This repository is a demo to use dbtvault levaraging dbt tutorial by using BigQuery.
The official document of dbtvault has own tutorials, however the execution requires Snowflake usage.
On the other hand, dbt has the getting started page based on BigQuery that uses dbt's public dataset in dbt-tutorial
project.
This demo is for people who more familiar with BigQuery, and try dbtvault as the same dataset as dbt tutorial.
To try dbtvault, it is good idea to go through dbt tutorial fist because BigQuery connectivity and data will be all set after completing the tutorial.
If you are new to dbt itself, good to go through official docs as well.
As written in the dbt tutorial, installation can be done by following instruction.
In this repository, Python pip based installation is available by using included resources. Please use Python 3.8 or above.
- Setup venv
python -m venv venv
- Activate
source ./venv/bin/activate
- Install dependencies
pip install -r requirements.txt
BigQuery accessibility is requied before running this demo.
- Create a Dataset in BigQuery
- Create a Service Account which has BigQuery write access
- If which permission is not clear, give BigQuery Admin in your test project.
- Download JSON key of Service Account
A dbt profile should be set up to connect BigQuery from dbt.
The profile will be created when a new project is created via dbt init
command. If you would like try dbtvault with just cloning this repository, add following config to your profile in ~/.dbt/profiles.yml
dbtvault_bigquery_demo:
outputs:
dev:
dataset: YOUR_DATASET
job_execution_timeout_seconds: 300
job_retries: 1
keyfile: PATH_TO_YOUR_SA_KEY
location: US
method: service-account
priority: interactive
project: GCP_PROJECT_ID
threads: 1
type: bigquery
target: dev
You should replace following.
- YOUR_DATASET
- Your dataset name
- PATH_TO_YOUR_SA_KEY
- Path to your SA's JSON key
- GCP_PROJECT_ID
- Your GCP project id
Once profile is set up, test the connectivity with BigQuery by following command.
dbt debug
Now we are ready to play with dbtvault in BigQuery.
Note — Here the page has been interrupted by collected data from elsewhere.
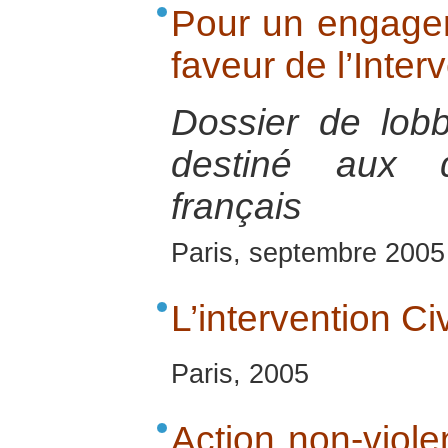
Pour un engage
faveur de l’Inter
Dossier de lob
destiné aux d
français
Paris, septembre 2005
L’intervention Ci
Paris, 2005
Action non-violen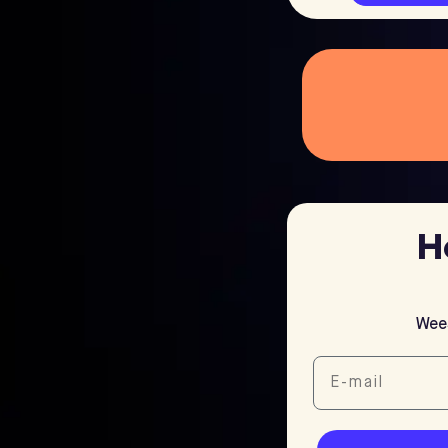
H
Wees
E-mail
You can follow docs to get familiar with dbtvault. Although the tutorial is only executable in Snowflake as of May 2022, the document is good to use to learn basic syntax and usage of dbtvault.
To use dbtvault in dbt project, add packages.yml
with follwoing contents and run dbt deps
. Check the latest version in here
packages:
- package: Datavault-UK/dbtvault
version: 0.8.3
After completing dbt tutorial, models
dir should have stg_.sql files.
We use the public data of dbt-tutorial project as datasource in this demo, and make raw staging layer based on the data. Rename stg_.sql as raw_stg_*.sql and move to models/raw_stage
dir.
Files modified:
- models/raw_stage/raw_stg_customers.sql
- models/raw_stage/raw_stg_orders.sql
Then, add following setting in the model section of dbt_project.yml
models:
dbtvault-bigquery-demo:
raw_stage:
tags:
- 'raw'
+materialized: view
dbtvault uses hash staging layer as intermediate layer to prepare constructing vault. The hash staging layer has original data + drived data such as hash key and Data Vault specific fields like DataSource, LoadTimeDate, and e.t.c..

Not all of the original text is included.